- **TRY IT**
Quote only the lines from the top of the listing below down to and including the line with "irgendwann enorm und für mich nervig wurde.".

- **EXTRACTED INFORMATION**
++++++++++

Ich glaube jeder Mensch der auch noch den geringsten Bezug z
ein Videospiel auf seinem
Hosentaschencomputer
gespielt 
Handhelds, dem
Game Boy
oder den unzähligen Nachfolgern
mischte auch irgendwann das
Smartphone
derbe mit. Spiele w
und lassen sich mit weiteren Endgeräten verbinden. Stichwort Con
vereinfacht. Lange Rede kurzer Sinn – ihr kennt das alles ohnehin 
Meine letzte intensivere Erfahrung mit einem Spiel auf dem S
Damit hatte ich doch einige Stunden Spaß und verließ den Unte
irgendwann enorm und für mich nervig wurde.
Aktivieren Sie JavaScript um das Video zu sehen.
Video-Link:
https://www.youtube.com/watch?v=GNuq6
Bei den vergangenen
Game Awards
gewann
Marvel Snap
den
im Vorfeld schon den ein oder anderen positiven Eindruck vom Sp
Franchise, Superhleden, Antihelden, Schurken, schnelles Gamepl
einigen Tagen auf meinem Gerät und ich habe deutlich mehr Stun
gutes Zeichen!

++++++++++

- **ANSWER FOR THIS EXERCISE**
Ich glaube jeder Mensch der auch noch den geringsten Bezug z
ein Videospiel auf seinem
Hosentaschencomputer
gespielt 
Handhelds, dem
Game Boy
oder den unzähligen Nachfolgern
mischte auch irgendwann das
Smartphone
derbe mit. Spiele w
und lassen sich mit weiteren Endgeräten verbinden. Stichwort Con
vereinfacht. Lange Rede kurzer Sinn – ihr kennt das alles ohnehin 
Meine letzte intensivere Erfahrung mit einem Spiel auf dem S
Damit hatte ich doch einige Stunden Spaß und verließ den Unte
irgendwann enorm und für mich nervig wurde.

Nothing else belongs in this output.